= Rancho San Pedro, Santa Margarita y Las Gallinas =

Mexican land grant in California

Rancho San Pedro, Santa Margarita y Las Gallinas was a 21679 acre Mexican land grant in present-day Marin County, California given in 1844 by Governor Manuel Micheltorena to Timothy Murphy (Timoteo Murphy). Las Gallinas means "the hens" in Spanish. The grant extended from east of Nicasio, California, south-east along the Lucas Valley, California, then along Miller Creek to Las Gallinas and the San Pablo Bay.

==History==
Timothy Murphy (1800–1853) born in County Wexford, Ireland, he worked at the Lima branch of the Hartnell and Company meatpacking house in 1828. He moved to Monterey, but the local branch of Hartnell and Company closed shortly after he arrived. In 1837, Murphy was administrator of Mission San Rafael, and later, served as alcalde and juez de paz at San Rafael. In 1844, Murphy was granted five square leagues in three adjoining ranchos: Rancho San Pedro, Rancho Santa Margarita and Rancho Las Gallinas. Timothy Murphy suffered a reversal of fortune in 1849 when he was swindled out of the proceeds from the sale of meat from his ranch, by John B. Steinberger. Thereafter, things continued to decline for him, until his death in 1853, of a burst appendix.

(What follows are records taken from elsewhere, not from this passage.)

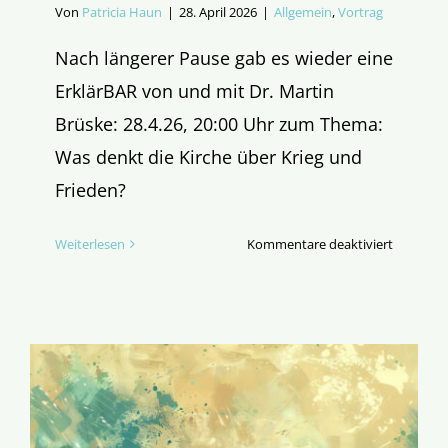
Von
Patricia Haun
|
28. April 2026
|
Allgemein
,
Vortrag
Nach längerer Pause gab es wieder eine
ErklärBAR von und mit Dr. Martin
Brüske: 28.4.26, 20:00 Uhr zum Thema:
Was denkt die Kirche über Krieg und
Frieden?
für
Weiterlesen
Kommentare deaktiviert
Krieg:
Niederla
der
Menschhe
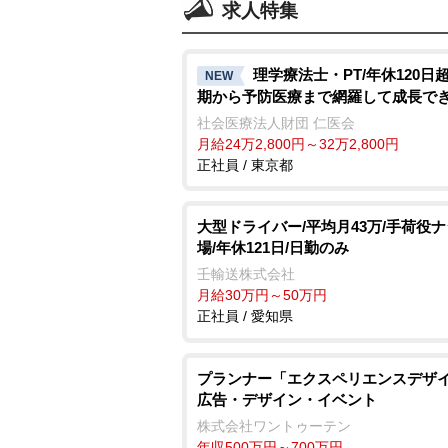
求人特集
理学療法士・PT/年休120日
NEW
期から予防医療まで網羅して成長で
社会医療法人財団 仁医会
月給24万2,800円～32万2,800円
正社員 / 東京都
大型ドライバー/平均月43万/手荷役ナ
場/年休121日/日勤のみ
壬輸送株式会社
月給30万円～50万円
正社員 / 愛知県
プランナー「エクスペリエンスデザイ
広告・デザイン・イベント
株式会社ワントゥーテン
年収500万円～700万円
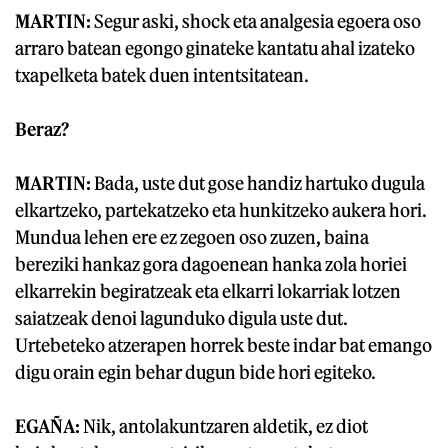
MARTIN:
Segur aski, shock eta analgesia egoera oso
arraro batean egongo ginateke kantatu ahal izateko
txapelketa batek duen intentsitatean.
Beraz?
MARTIN:
Bada, uste dut gose handiz hartuko dugula
elkartzeko, partekatzeko eta hunkitzeko aukera hori.
Mundua lehen ere ez zegoen oso zuzen, baina
bereziki hankaz gora dagoenean hanka zola horiei
elkarrekin begiratzeak eta elkarri lokarriak lotzen
saiatzeak denoi lagunduko digula uste dut.
Urtebeteko atzerapen horrek beste indar bat emango
digu orain egin behar dugun bide hori egiteko.
EGAÑA:
Nik, antolakuntzaren aldetik, ez diot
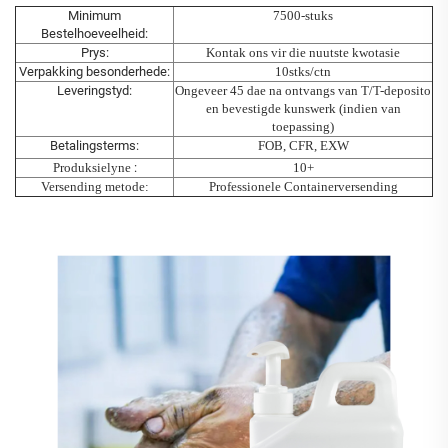
Minimum
7500-stuks
Bestelhoeveelheid:
Prys:
Kontak ons vir die nuutste kwotasie
Verpakking besonderhede:
10stks/ctn
Leveringstyd:
Ongeveer 45 dae na ontvangs van T/T-deposito
en bevestigde kunswerk (indien van
toepassing)
Betalingsterms:
FOB, CFR, EXW
Produksielyne
:
10+
Versending metode:
Professionele Containerversending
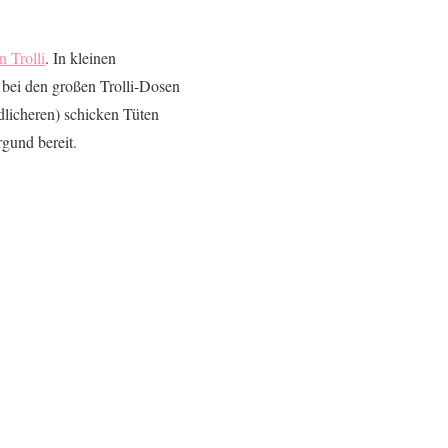
 Trolli
. In kleinen
bei den großen Trolli-Dosen
ndlicheren) schicken Tüten
gund bereit.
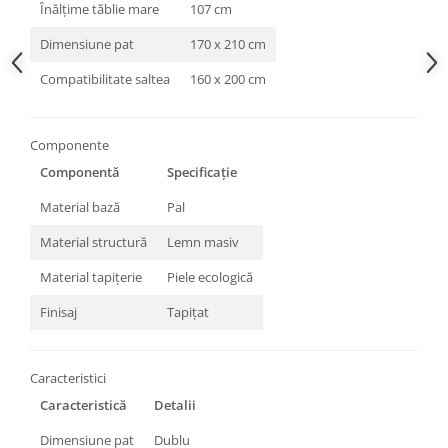
Înălțime tăblie mare
107 cm
Dimensiune pat
170 x 210 cm
Compatibilitate saltea
160 x 200 cm
Componente
Componentă
Specificație
Material bază
Pal
Material structură
Lemn masiv
Material tapițerie
Piele ecologică
Finisaj
Tapițat
Caracteristici
Caracteristică
Detalii
Dimensiune pat
Dublu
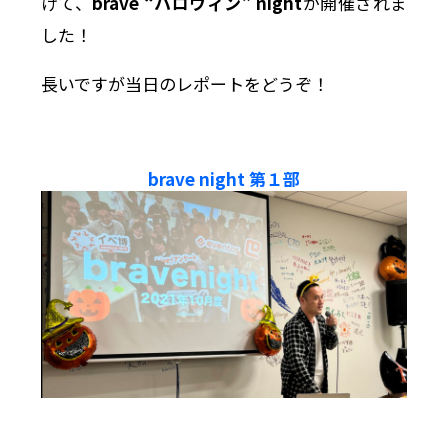
けて、
brave “ハロウィン” night
が開催されま
した！
長いですが当日のレポートをどうぞ！
brave night 第１部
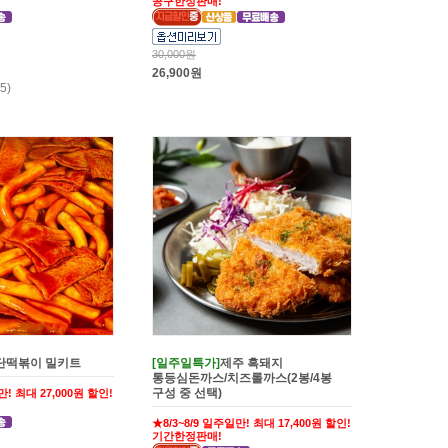
공구한정판매!
30,000원
26,900원
5)
단떡볶이 밀키트
[일주일특가]
제주 흑돼지
통등심돈까스/치즈롤까스(2봉/4봉
구성 중 선택)
만! 최대 27,000원 할인!
★8/3~8/9 일주일만! 최대 17,400원 할인!
기간한정판매!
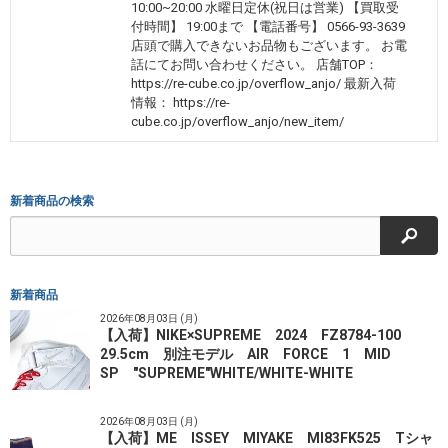
10:00~20:00 水曜日定休(祝日は営業) 【買取受
付時間】 19:00まで 【電話番号】 0566-93-3639
店頭で購入できないお品物もございます。 お電
話にてお問い合わせください。 店舗TOP：
https://re-cube.co.jp/overflow_anjo/ 最新入荷
情報： https://re-
cube.co.jp/overflow_anjo/new_item/
新着商品の検索
検索
新着商品
2026年08月03日 (月)
【入荷】NIKE×SUPREME 2024 FZ8784-100
29.5cm 別注モデル AIR FORCE 1 MID
SP "SUPREME"WHITE/WHITE-WHITE
2026年08月03日 (月)
【入荷】ME ISSEY MIYAKE MI83FK525 Tシャ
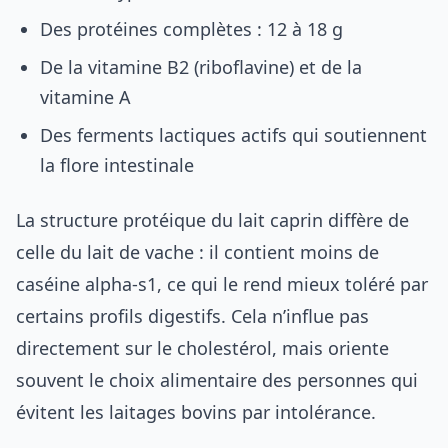
Des protéines complètes : 12 à 18 g
De la vitamine B2 (riboflavine) et de la
vitamine A
Des ferments lactiques actifs qui soutiennent
la flore intestinale
La structure protéique du lait caprin diffère de
celle du lait de vache : il contient moins de
caséine alpha-s1, ce qui le rend mieux toléré par
certains profils digestifs. Cela n’influe pas
directement sur le cholestérol, mais oriente
souvent le choix alimentaire des personnes qui
évitent les laitages bovins par intolérance.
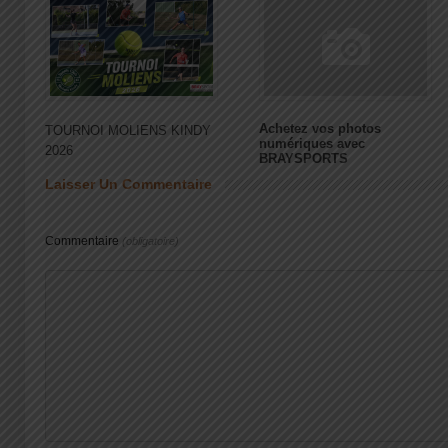
Achetez vos photos
TOURNOI MOLIENS KINDY
numériques avec
2026
BRAYSPORTS
Laisser Un Commentaire
Commentaire
(obligatoire)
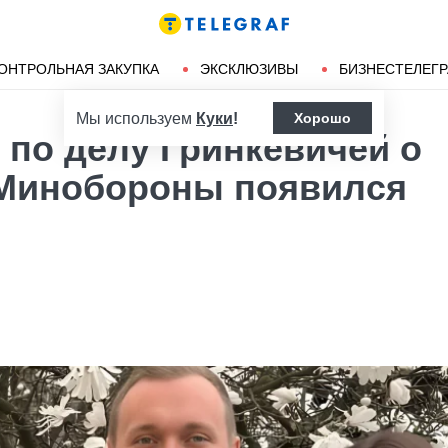
Ленд-лиз
Херсон
ОНТРОЛЬНАЯ ЗАКУПКА
ЭКСКЛЮЗИВЫ
БИЗНЕСТЕЛЕГ
Мы используем
Куки
!
Хорошо
 по делу Гринкевичей о
Минобороны появился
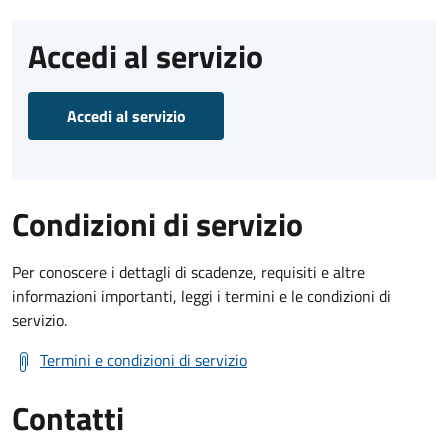
Accedi al servizio
Accedi al servizio
Condizioni di servizio
Per conoscere i dettagli di scadenze, requisiti e altre
informazioni importanti, leggi i termini e le condizioni di
servizio.
Termini e condizioni di servizio
Contatti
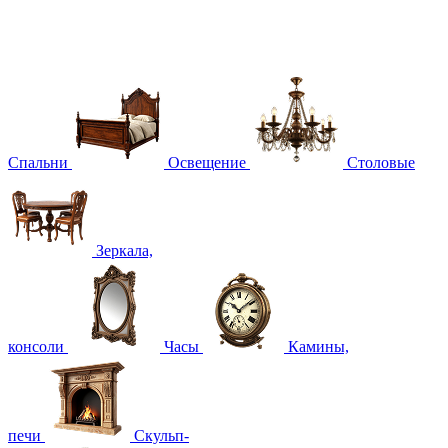
Спальни
Освещение
Столовые
Зеркала,
консоли
Часы
Камины,
печи
Скульп-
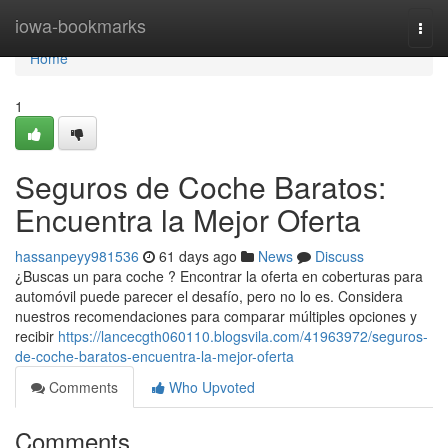
Home
iowa-bookmarks
Togg
navi
Home
1
Seguros de Coche Baratos:
Encuentra la Mejor Oferta
hassanpeyy981536
61 days ago
News
Discuss
¿Buscas un para coche ? Encontrar la oferta en coberturas para
automóvil puede parecer el desafío, pero no lo es. Considera
nuestros recomendaciones para comparar múltiples opciones y
recibir
https://lancecgth060110.blogsvila.com/41963972/seguros-
de-coche-baratos-encuentra-la-mejor-oferta
Comments
Who Upvoted
Comments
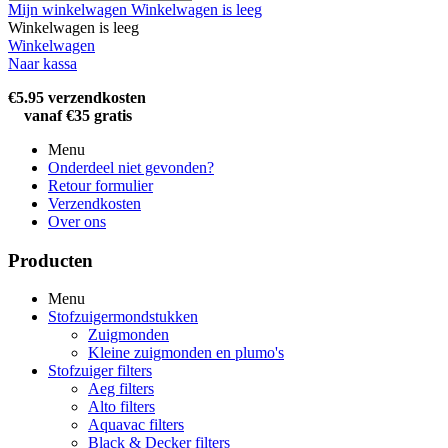
Mijn winkelwagen
Winkelwagen is leeg
Winkelwagen is leeg
Winkelwagen
Naar kassa
€5.95 verzendkosten
vanaf €35 gratis
Menu
Onderdeel niet gevonden?
Retour formulier
Verzendkosten
Over ons
Producten
Menu
Stofzuigermondstukken
Zuigmonden
Kleine zuigmonden en plumo's
Stofzuiger filters
Aeg filters
Alto filters​
Aquavac filters
Black & Decker filters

With the cession of California to the United States following the Mexican-American War, the 1848 Treaty of Guadalupe Hidalgo provided that the land grants would be honored. As required by the Land Act of 1851, a claim for Rancho San Pedro, Santa Margarita y Las Gallinas was filed with the Public Land Commission in 1852, and the grant was patented to Timothy Murphy in 1866.

Irishman, James S. Miller (1812–1890) and his wife, Mary Murphy (1815–1882) of the Murphy family, came overland to California in 1844 with the Stephens-Townsend-Murphy Party and in 1846 he purchased 680 acre of the Rancho Las Gallinas purchased from Timothy Murphy (Timoteo Murphy) and operated it as a beef ranch and then as a dairy farm. Miller and Miller Creek are named for James S. Miller.

Timothy Murphy never married, and when he died in 1853, his brother Matthew Murphy (who was shot while riding near San Quentin by a prison guard in 1852, and died in 1854) inherited present day McNear, Peacock Gap, and China Camp. His nephew, John Lucas, inherited the 7600 acre Santa Margarita ranch (present-day Lucas Valley-Marinwood, California and Terra Linda). John Lucas (1826-) was born in County Wexford, Ireland, and came to California in 1852. He returned to Ireland in 1853, but came back to California in 1855. He married Maria Sweetman in 1855, and in 1856 moved to the ranch opposite the James Miller, where he built a home, and continued grazing cattle. He sold about 1200 acre of Rancho Santa Margarita to Manuel T. Freitas (1853–1923) in 1898.

==Historic sites of the Rancho==
- Dixie Schoolhouse, a one-story, wood-frame Italianate schoolhouse built in 1864.